We have already seen how time-dependent gravitational fields, such as occur in cosmology, can give rise to the creation of elementary particles. The time development of a quantum field induces a redefinition of creation and annihilation operators that correspond to physical particles. For example, the annihilation operators of particles at late times can be expressed as superpositions of annihilation and creation operators of particles at early times. This superposition is known as a Bogolubov transformation. The coefficients in the superposition determine the probability of creation of pairs of elementary particles by the gravitational field.

This method of using Bogolubov transformations to analyze particle creation by gravitational fields was first introduced by Parker (1965, 1968, 1969, 1971) in the cosmological context.
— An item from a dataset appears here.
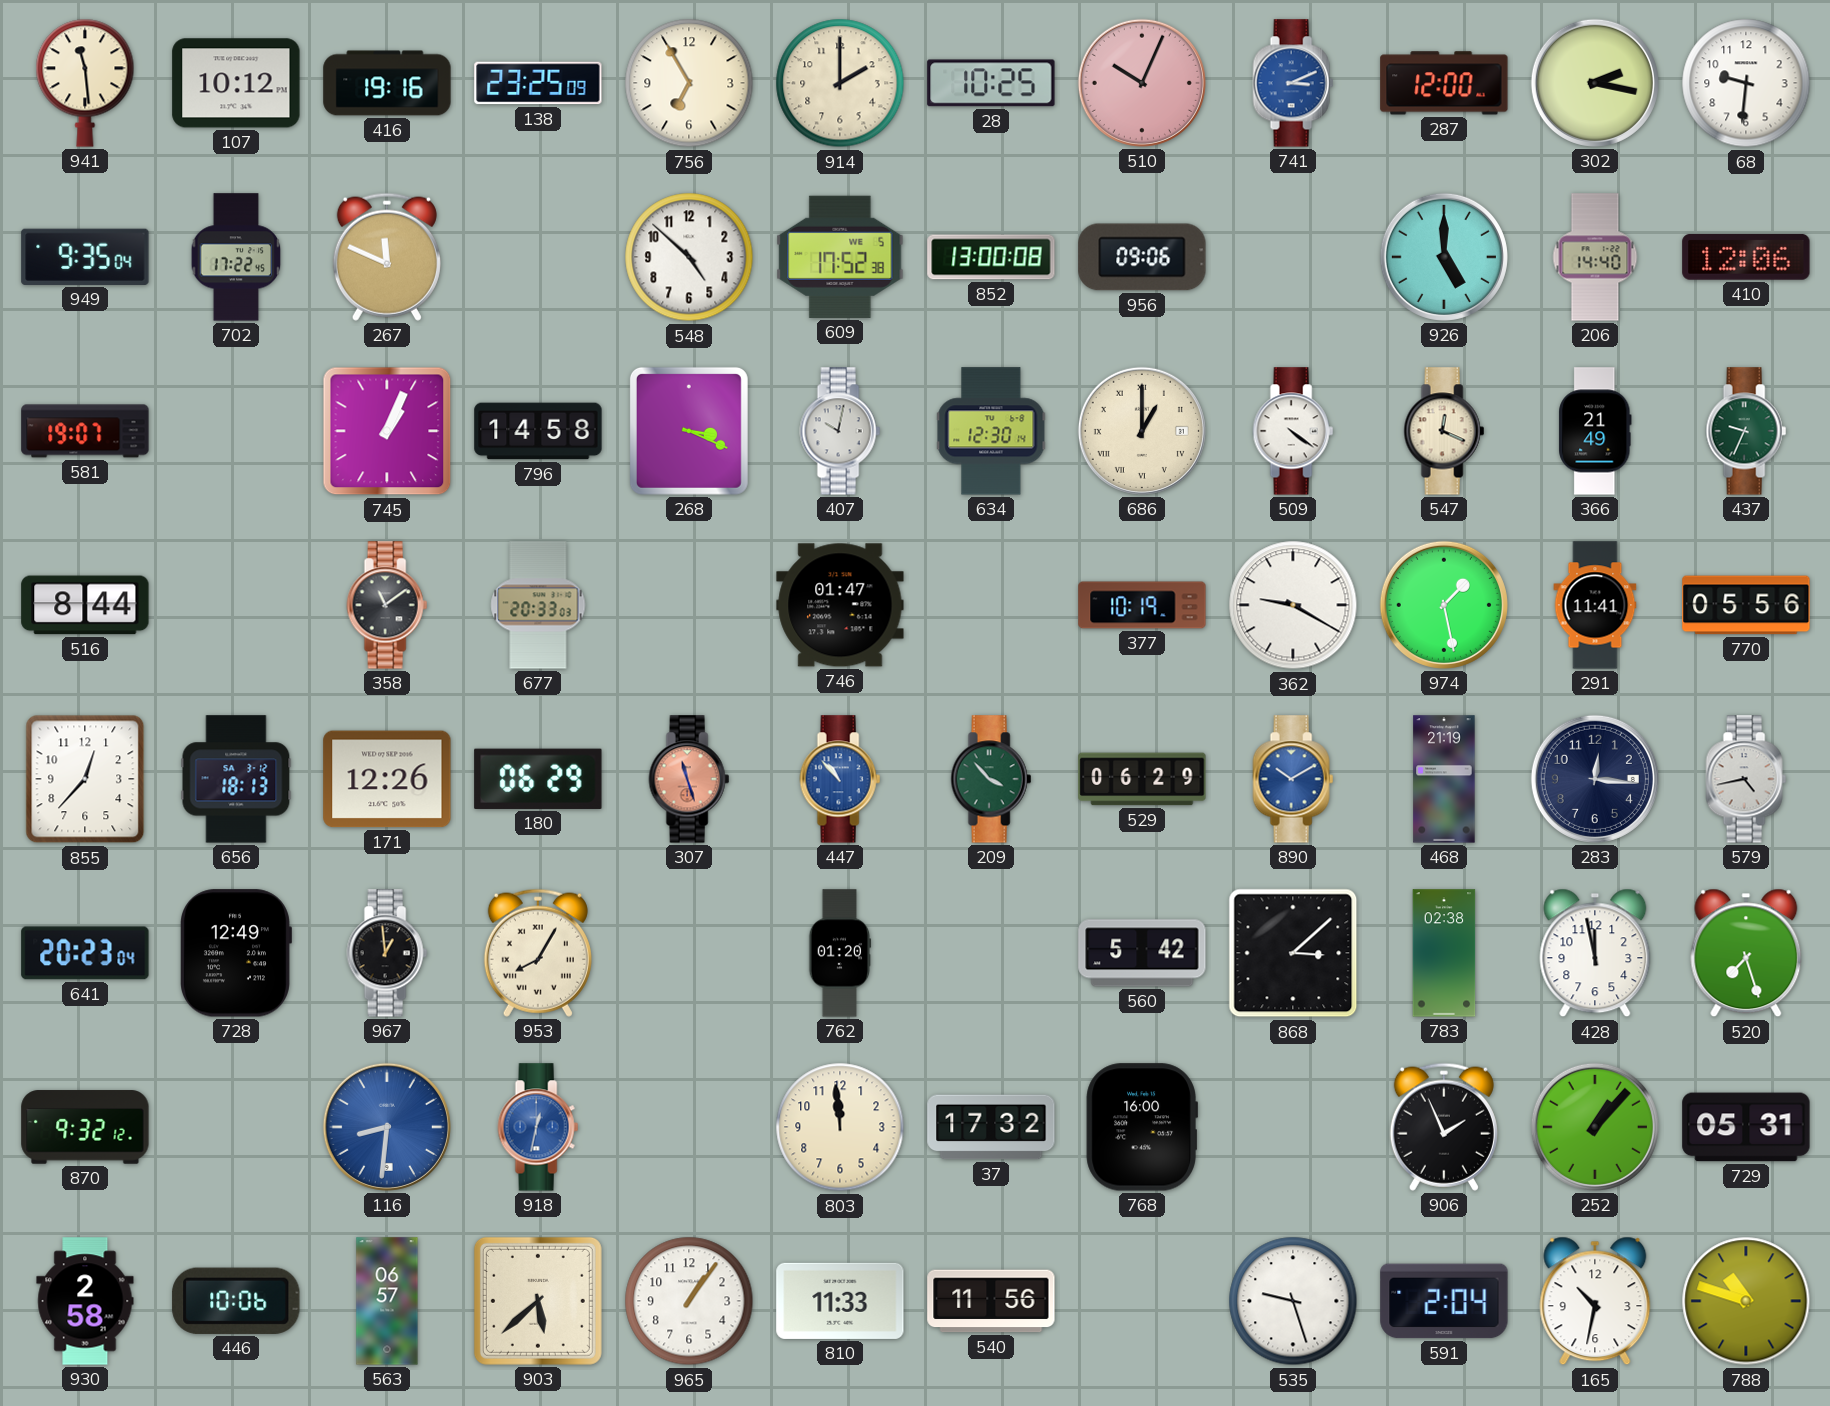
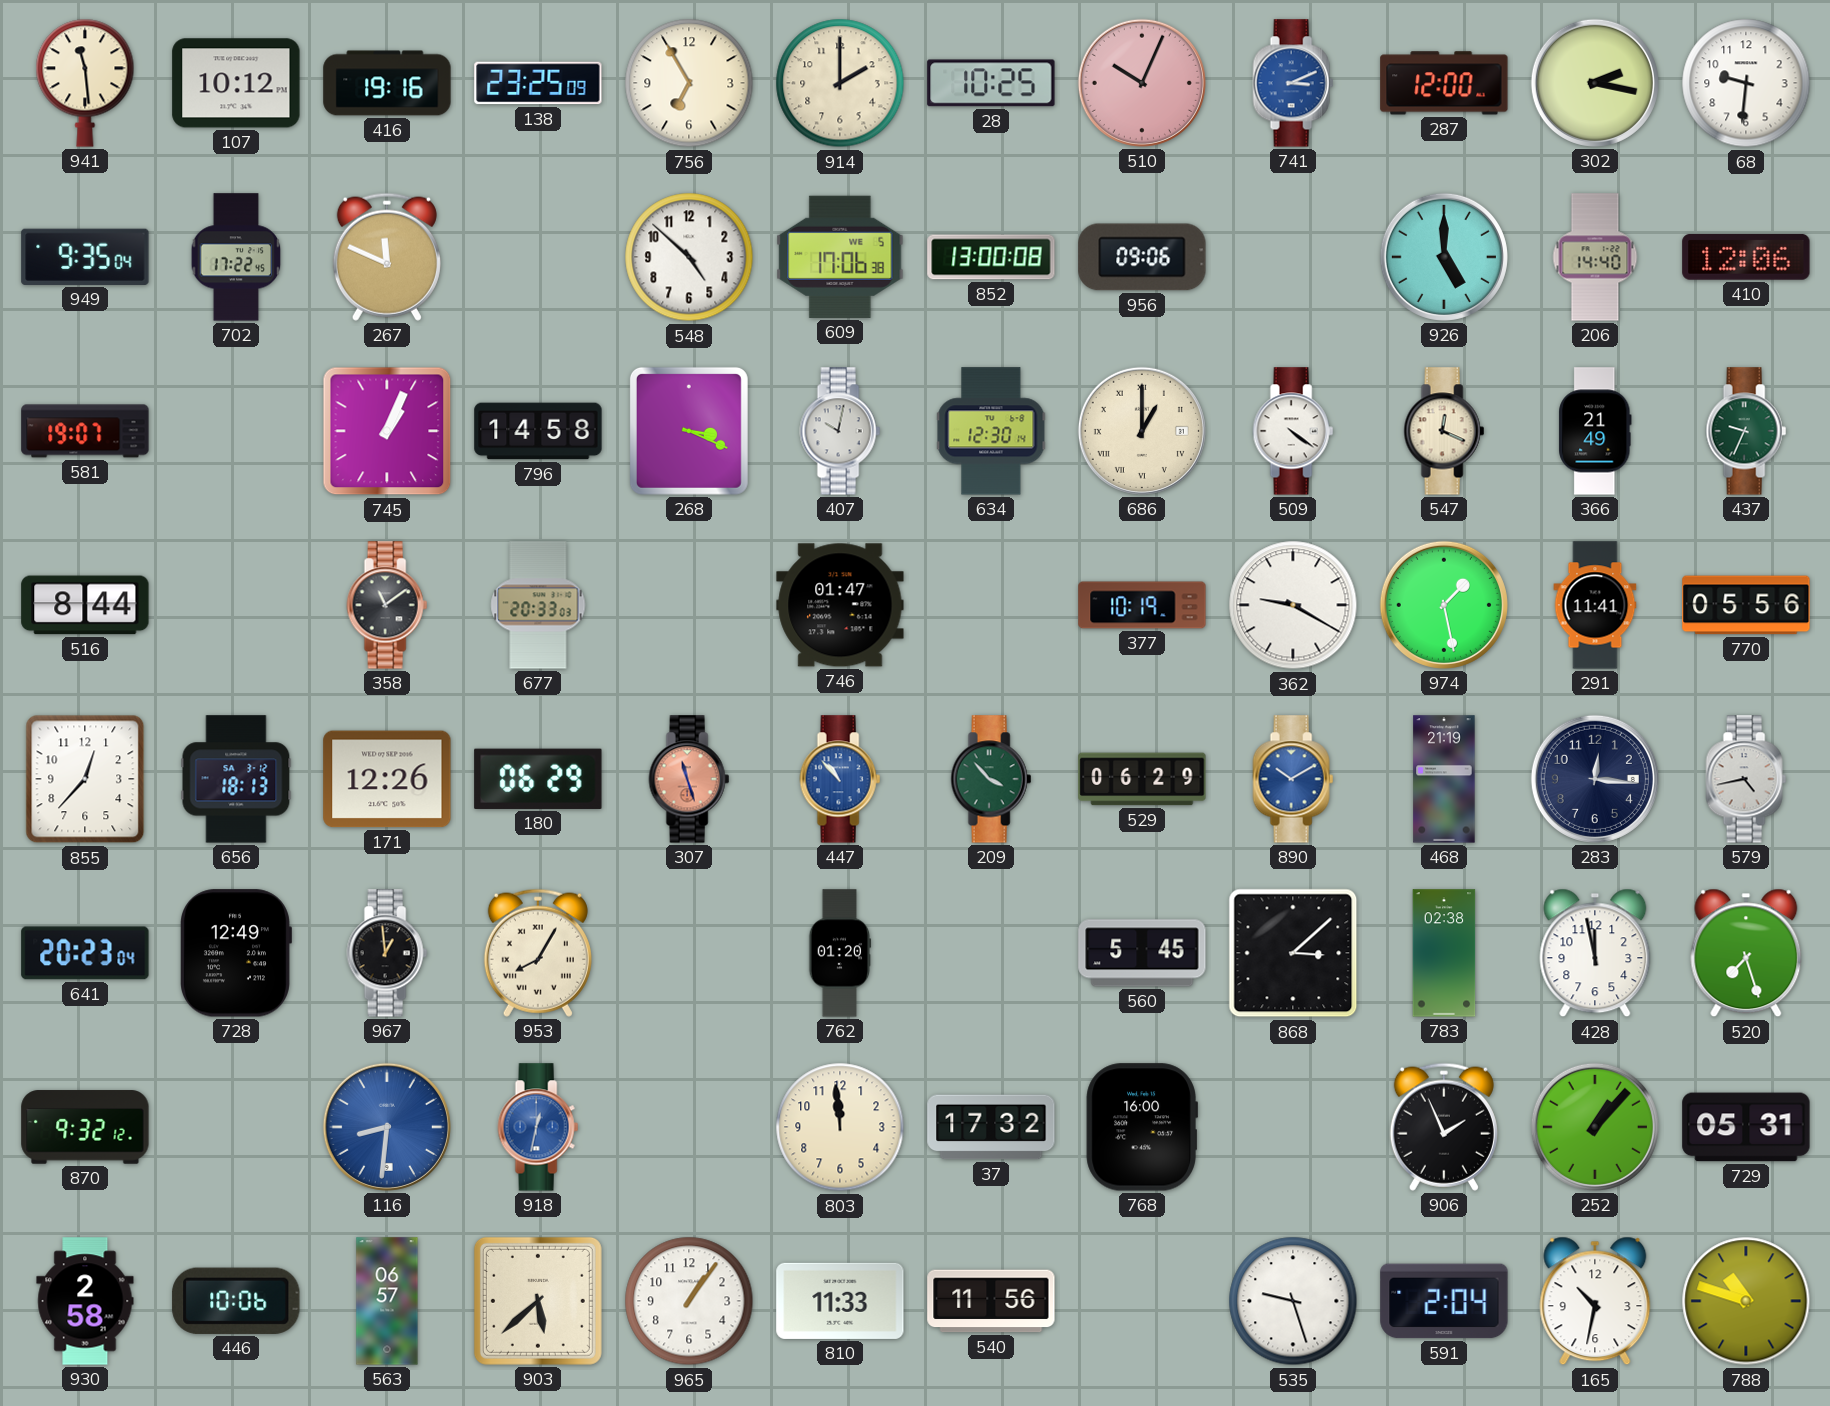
609: 17:52 -> 17:06
560: 5:42 -> 5:45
Fulling (1972, 1973) found that the creation and annihilation operators defined in an accelerated coordinate system (known as Rindler coordinates (Rindler 1966)) in Minkowski spacetime were related to the usual Minkowski creation and annihilation operators through a Bogolubov transformation. This was shown by Unruh (1976) to imply that an accelerated particle detector in empty Minkowski spacetime would respond as if it were observing a flux of particles. The particle spectrum corresponding to the Bogolubov transformation of Fulling was a thermal spectrum with a temperature determined by the acceleration (Davies 1975).

Several investigations of particle creation by black holes were also in progress at this time.